**WHAT IS BEING ASKED**
If a line includes "ручка", copy it out of the entries.

**Transcribed page contents**
________
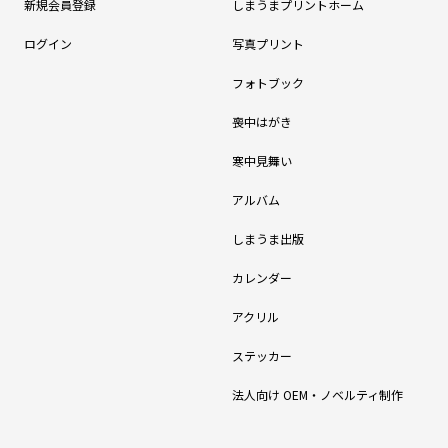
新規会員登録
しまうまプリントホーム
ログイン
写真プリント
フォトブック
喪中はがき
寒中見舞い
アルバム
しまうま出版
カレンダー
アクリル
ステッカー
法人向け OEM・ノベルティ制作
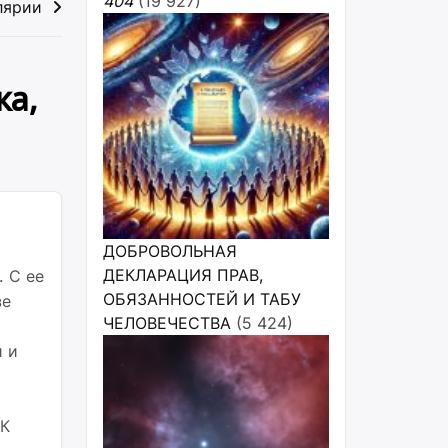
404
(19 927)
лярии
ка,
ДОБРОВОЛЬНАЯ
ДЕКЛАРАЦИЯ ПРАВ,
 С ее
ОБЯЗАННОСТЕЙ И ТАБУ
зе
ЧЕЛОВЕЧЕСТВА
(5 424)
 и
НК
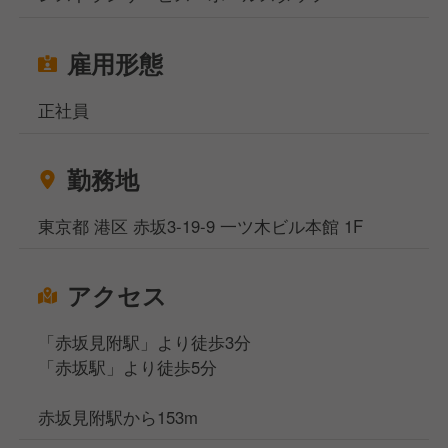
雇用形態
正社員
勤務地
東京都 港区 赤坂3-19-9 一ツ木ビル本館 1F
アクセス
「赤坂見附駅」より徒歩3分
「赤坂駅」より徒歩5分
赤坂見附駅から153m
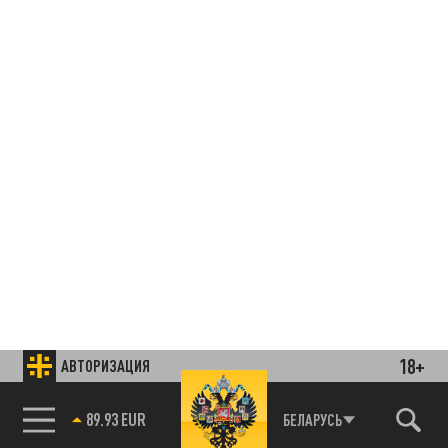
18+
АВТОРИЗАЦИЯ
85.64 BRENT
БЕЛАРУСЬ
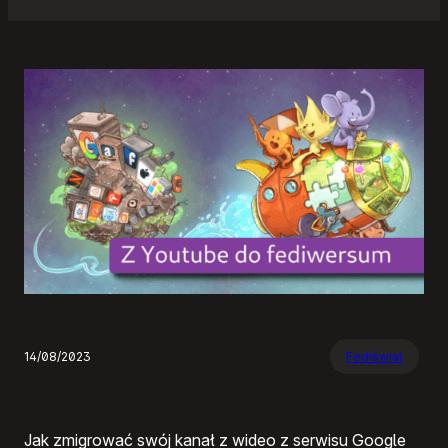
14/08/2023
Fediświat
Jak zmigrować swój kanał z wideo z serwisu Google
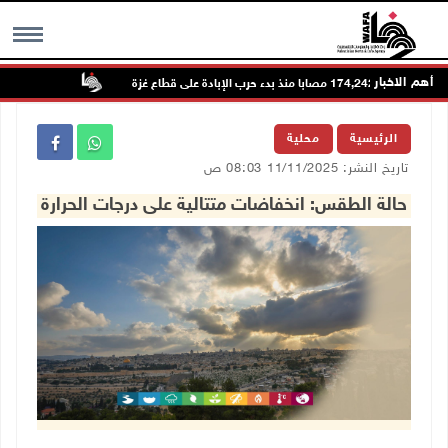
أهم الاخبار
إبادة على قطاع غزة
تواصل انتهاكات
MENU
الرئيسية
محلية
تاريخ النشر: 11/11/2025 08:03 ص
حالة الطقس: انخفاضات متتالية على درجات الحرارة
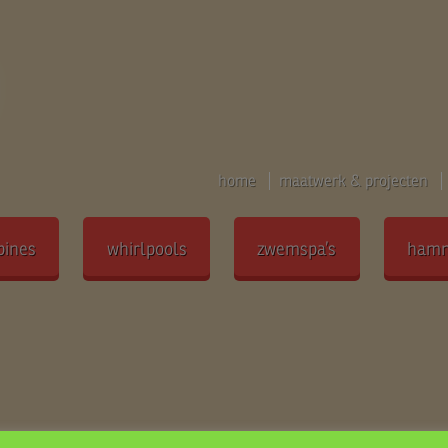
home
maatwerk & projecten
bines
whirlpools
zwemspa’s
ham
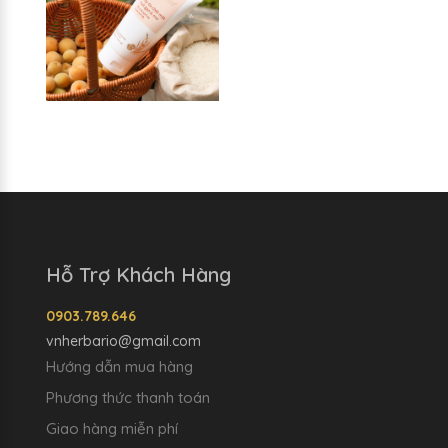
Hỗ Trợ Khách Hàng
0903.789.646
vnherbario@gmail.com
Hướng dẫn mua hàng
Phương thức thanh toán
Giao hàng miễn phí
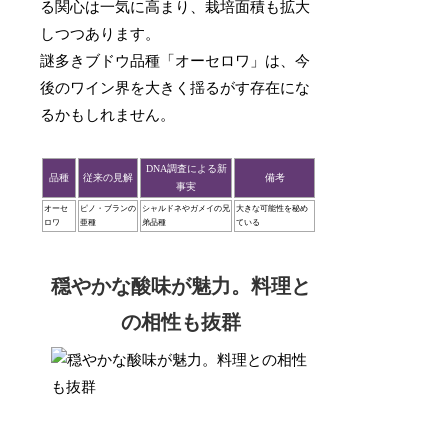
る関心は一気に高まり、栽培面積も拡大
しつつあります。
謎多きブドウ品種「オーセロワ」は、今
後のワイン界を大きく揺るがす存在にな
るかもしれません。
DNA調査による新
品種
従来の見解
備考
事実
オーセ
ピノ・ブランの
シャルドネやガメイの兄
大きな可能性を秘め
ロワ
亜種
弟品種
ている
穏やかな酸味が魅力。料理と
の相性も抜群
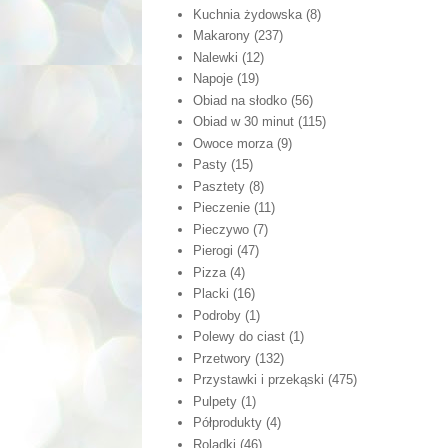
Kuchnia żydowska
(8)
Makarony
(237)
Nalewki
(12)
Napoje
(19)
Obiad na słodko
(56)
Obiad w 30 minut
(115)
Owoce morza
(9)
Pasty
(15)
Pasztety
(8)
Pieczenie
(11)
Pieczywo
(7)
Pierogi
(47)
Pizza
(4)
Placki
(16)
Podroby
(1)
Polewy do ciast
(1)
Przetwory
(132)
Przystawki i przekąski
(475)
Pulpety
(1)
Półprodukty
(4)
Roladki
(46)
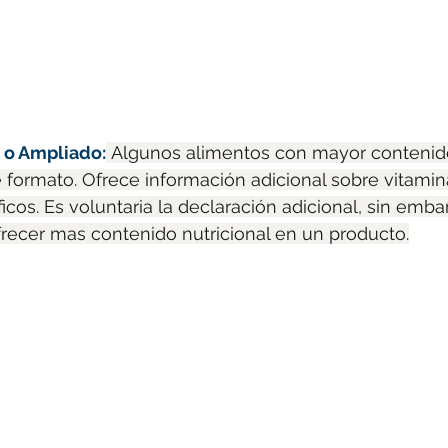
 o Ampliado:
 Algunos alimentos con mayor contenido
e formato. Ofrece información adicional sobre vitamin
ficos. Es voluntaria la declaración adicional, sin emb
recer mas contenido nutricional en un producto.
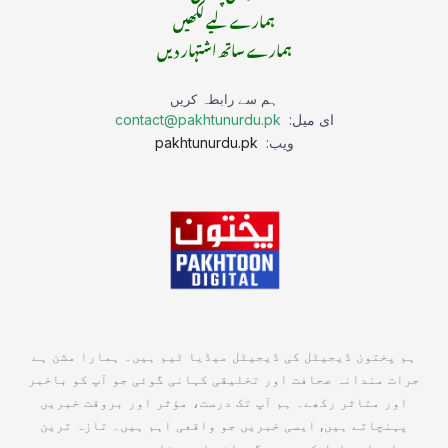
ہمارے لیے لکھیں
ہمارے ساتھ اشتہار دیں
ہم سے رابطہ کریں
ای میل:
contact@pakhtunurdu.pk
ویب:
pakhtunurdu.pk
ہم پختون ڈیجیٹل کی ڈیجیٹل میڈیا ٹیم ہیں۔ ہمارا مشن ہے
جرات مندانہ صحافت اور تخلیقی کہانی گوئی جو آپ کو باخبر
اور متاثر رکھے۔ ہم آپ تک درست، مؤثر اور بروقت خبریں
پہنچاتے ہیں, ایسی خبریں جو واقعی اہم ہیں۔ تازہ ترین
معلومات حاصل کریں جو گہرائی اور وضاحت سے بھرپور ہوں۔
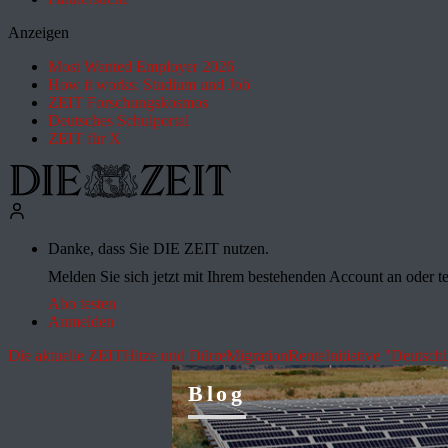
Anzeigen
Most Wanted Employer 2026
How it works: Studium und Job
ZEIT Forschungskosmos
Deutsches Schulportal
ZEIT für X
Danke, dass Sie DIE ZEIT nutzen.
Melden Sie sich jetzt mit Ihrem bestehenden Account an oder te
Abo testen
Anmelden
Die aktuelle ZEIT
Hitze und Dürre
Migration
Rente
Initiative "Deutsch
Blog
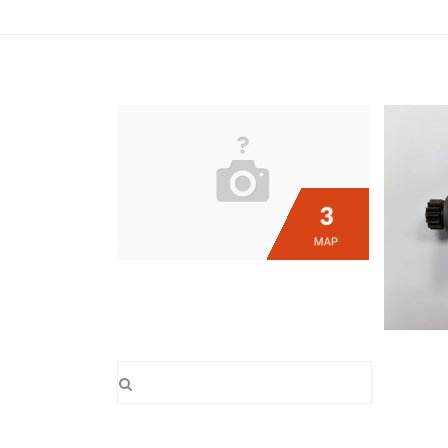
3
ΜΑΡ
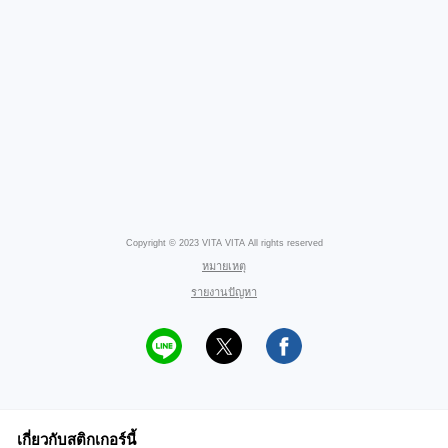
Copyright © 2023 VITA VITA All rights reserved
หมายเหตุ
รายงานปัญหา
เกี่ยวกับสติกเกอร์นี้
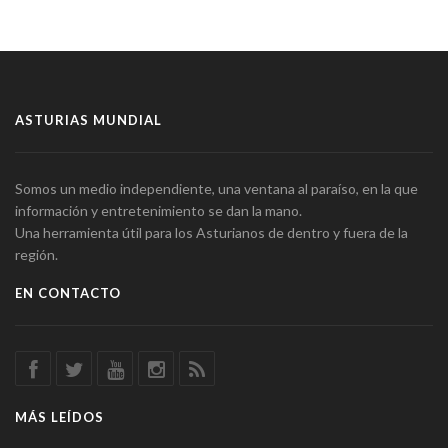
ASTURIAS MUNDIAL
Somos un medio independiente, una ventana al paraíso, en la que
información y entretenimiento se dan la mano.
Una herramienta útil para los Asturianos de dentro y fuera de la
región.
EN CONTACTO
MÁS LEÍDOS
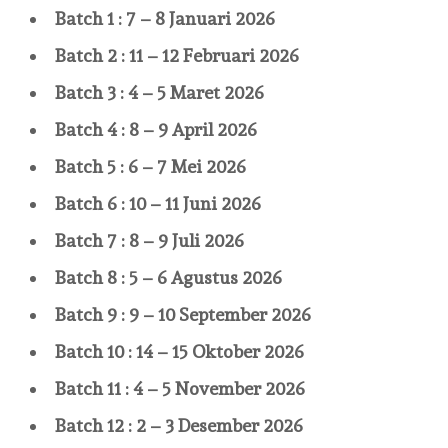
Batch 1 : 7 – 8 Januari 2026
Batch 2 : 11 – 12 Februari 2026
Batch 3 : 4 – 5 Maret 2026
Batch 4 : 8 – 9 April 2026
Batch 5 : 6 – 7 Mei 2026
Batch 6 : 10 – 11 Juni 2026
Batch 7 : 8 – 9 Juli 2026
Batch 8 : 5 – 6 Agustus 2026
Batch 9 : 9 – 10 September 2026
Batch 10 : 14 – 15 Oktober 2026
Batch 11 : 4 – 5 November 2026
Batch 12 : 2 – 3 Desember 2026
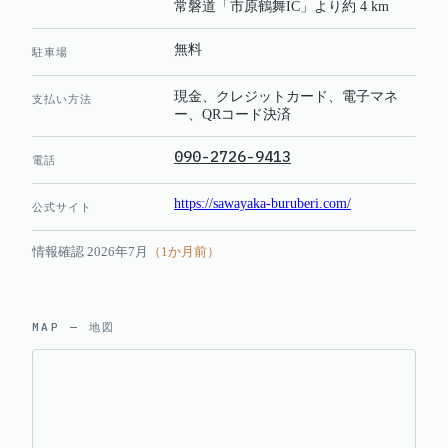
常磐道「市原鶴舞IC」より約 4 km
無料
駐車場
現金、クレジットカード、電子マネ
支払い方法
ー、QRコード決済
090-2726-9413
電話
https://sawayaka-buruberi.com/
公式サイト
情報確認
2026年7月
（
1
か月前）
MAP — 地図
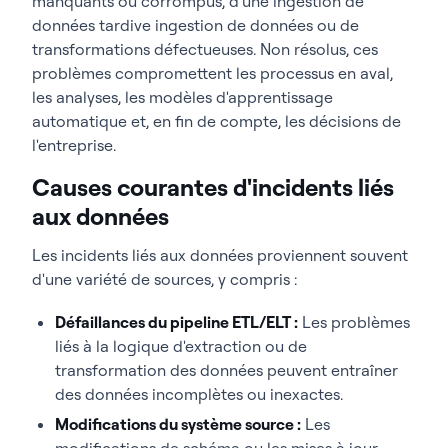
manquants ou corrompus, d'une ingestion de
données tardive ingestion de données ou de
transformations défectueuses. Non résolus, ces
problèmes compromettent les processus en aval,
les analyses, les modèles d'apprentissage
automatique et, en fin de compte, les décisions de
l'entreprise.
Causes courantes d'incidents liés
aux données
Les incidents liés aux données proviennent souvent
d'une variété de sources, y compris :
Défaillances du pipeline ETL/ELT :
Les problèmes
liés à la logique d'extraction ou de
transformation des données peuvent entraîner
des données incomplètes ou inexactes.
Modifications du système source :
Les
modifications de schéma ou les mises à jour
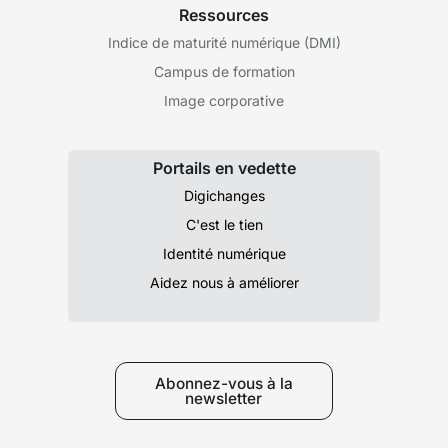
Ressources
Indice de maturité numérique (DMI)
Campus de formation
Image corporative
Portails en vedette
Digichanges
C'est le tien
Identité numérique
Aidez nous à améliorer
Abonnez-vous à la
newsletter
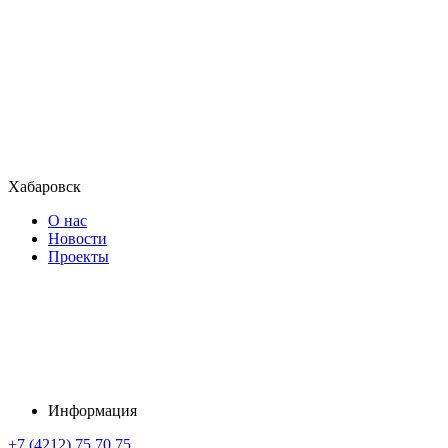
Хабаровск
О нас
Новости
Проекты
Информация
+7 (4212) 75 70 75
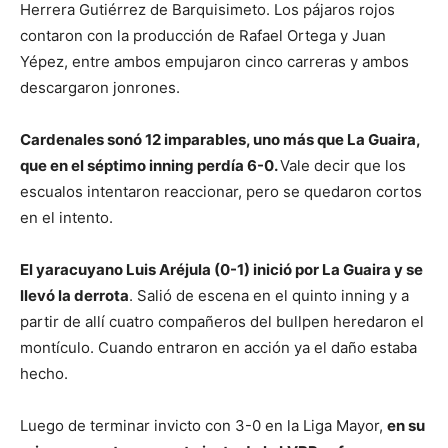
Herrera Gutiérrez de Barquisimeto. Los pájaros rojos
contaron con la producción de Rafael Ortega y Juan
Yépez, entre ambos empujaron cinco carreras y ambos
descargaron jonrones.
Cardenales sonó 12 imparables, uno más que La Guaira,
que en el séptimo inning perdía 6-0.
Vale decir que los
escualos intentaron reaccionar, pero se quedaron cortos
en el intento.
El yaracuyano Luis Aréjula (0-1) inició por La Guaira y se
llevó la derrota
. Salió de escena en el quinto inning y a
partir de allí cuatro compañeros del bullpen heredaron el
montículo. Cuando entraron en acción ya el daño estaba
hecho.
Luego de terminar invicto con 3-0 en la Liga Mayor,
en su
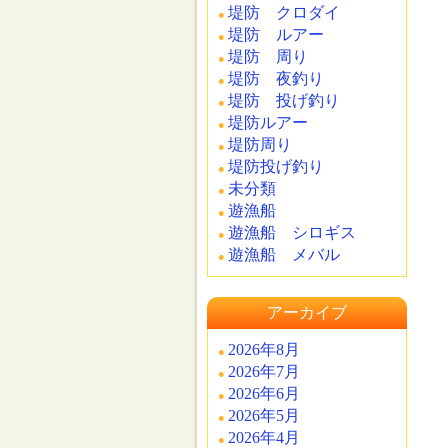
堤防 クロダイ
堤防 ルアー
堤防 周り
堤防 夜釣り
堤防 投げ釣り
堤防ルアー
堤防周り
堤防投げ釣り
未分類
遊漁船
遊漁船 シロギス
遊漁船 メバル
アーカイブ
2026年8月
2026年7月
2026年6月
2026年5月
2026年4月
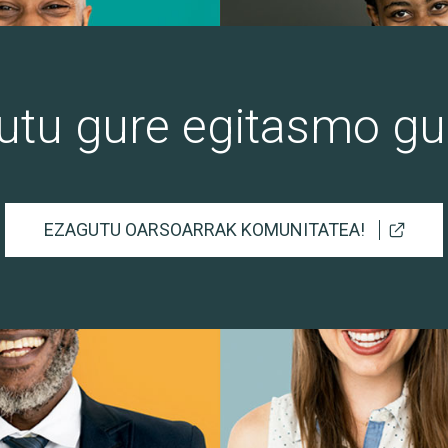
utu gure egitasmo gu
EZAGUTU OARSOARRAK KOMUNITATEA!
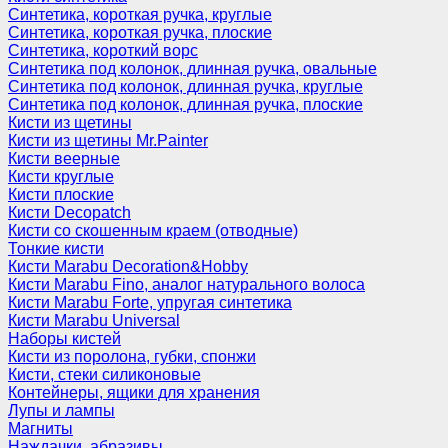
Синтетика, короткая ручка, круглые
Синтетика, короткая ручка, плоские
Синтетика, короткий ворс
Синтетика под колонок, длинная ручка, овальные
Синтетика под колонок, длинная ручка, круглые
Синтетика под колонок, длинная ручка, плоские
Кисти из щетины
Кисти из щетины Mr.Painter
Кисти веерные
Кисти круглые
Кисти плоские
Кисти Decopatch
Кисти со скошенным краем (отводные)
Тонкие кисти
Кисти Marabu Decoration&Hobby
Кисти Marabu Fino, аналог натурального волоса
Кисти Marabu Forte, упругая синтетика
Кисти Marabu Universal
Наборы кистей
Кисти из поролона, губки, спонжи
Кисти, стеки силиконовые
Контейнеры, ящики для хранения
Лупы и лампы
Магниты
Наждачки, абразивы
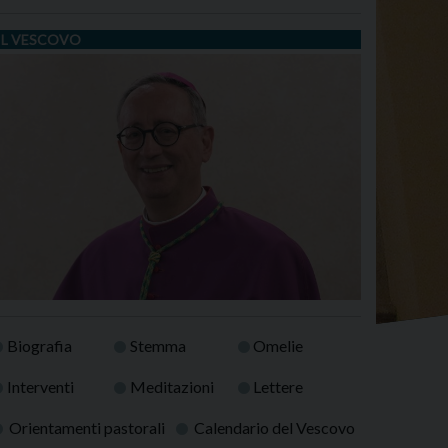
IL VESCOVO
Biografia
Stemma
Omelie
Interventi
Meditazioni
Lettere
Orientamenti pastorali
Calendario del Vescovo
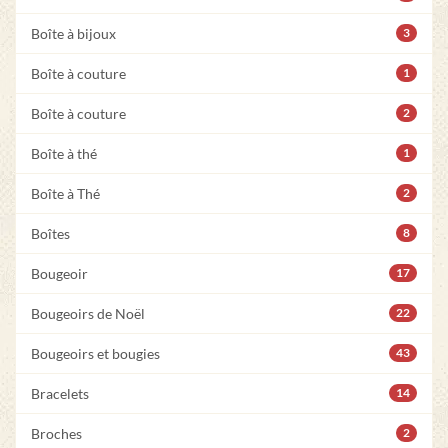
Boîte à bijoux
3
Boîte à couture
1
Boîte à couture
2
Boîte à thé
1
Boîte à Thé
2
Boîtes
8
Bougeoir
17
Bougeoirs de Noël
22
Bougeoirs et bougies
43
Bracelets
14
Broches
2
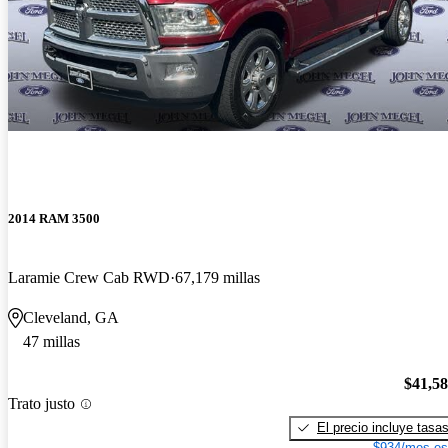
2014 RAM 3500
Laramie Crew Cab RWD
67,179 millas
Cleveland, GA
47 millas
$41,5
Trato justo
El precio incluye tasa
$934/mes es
________
**SOLUTION BELOW**
Синтетика, короткая ручка, круглые
Синтетика, короткая ручка, плоские
Синтетика под колонок, длинная ручка, овальные
Синтетика под колонок, длинная ручка, круглые
Синтетика под колонок, длинная ручка, плоские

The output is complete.